As ações coletivas são a melhor saída para evitar a enxurrada de processos iguais e evitar também decisões discrepantes que não são satisfatórias para nenhuma das partes, de acordo com o novo chefe da Defensoria Pública da União em São Paulo, Marcus Vinícius Rodrigues Lima. A Lei de Recursos Repetitivos, aplicada pelo Superior Tribunal de Justiça, e a Repercussão Geral usada pelo Supremo são soluções que, de fato, trazem agilidade ao Judiciário, mas, na opinião do defensor, podem fazer injustiças ao deixar de lado as peculiaridades de cada caso. “Tenho a tendência de maximizar a ideia de que cada caso é um caso.”

A conciliação pré-processual também é uma das bandeiras defendidas por Marcus Vinícius Lima, que tomou posse do cargo em janeiro deste ano. Nos pedidos de medicamentos, que são representativos, a DPU em São Paulo recorreu a parcerias com a Secretaria de Saúde do estado, “que tem resolvido vários casos com o procedimento administrativo”, contou ele durante entrevista concedida à revista ConJur.

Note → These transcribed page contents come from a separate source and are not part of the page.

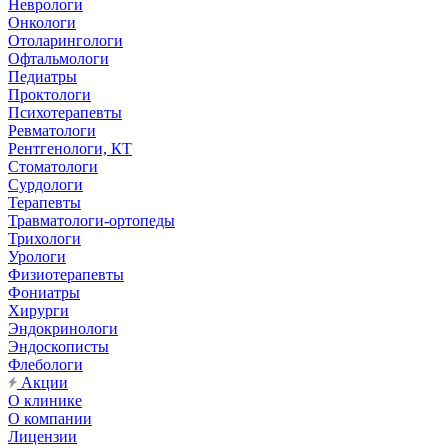
Неврологи
Онкологи
Отоларингологи
Офтальмологи
Педиатры
Проктологи
Психотерапевты
Ревматологи
Рентгенологи, КТ
Стоматологи
Сурдологи
Терапевты
Травматологи-ортопеды
Трихологи
Урологи
Физиотерапевты
Фониатры
Хирурги
Эндокринологи
Эндоскописты
Флебологи
Акции
О клинике
О компании
Лицензии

A Defensoria Pública da União em São Paulo conta com 60 defensores para atender o estado mais populoso do país e 78.096 processos em tramitação em todas as áreas, exceto a trabalhista. “Somos poucos”, explica. Atuar também na Justiça trabalhista seria uma forma de inviabilizar o atendimento que hoje é oferecido. Embora o número seja insuficiente, é maior do que nos outros estados, já que ao todo o Brasil tem 460 defensores.

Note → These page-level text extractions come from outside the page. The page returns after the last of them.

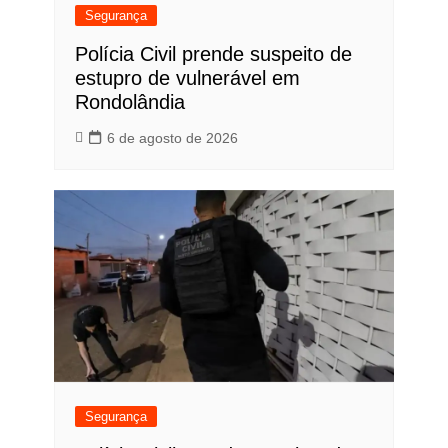
Segurança
Polícia Civil prende suspeito de
estupro de vulnerável em
Rondolândia
6 de agosto de 2026
Segurança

Outra deficiência da instituição, de acordo com o Marcus Vinícius Lima, é a sua vinculação ao Executivo. Um dos motivos trazidos pelo defensor para desvinculação é que em alguns momentos a DPU em São Paulo atua em muitas demandas contra a União. "Nós somos um órgão que litiga contra o governo, não podemos ficar na dependência do próprio governo. Acho que isso é uma questão de prioridade", assevera.

Marcus Vinícius Lima graduou-se na Universidade Federal do Rio de Janeiro, estado onde nasceu. Ele é defensor público federal desde 2006 e foi titular do 10º Ofício Criminal na capital paulista. Também já foi coordenador do núcleo de acompanhamento processual cível na DPU do Rio de Janeiro. Lima foi também chefe substituto das unidades de Guarulhos e São Paulo.

Além da experiência na Defensoria, ele acumula ainda a vivência de delegado federal no Amazonas, onde chefiou a Delegacia de Tabatinga, na fronteira com Peru e Colômbia, e a Delegacia de Repressão a Crimes Previdenciários (Deleprev) da Superintendência Regional da Polícia Federal, em Manaus. Antes, foi tenente da Marinha de 2003 a 2004.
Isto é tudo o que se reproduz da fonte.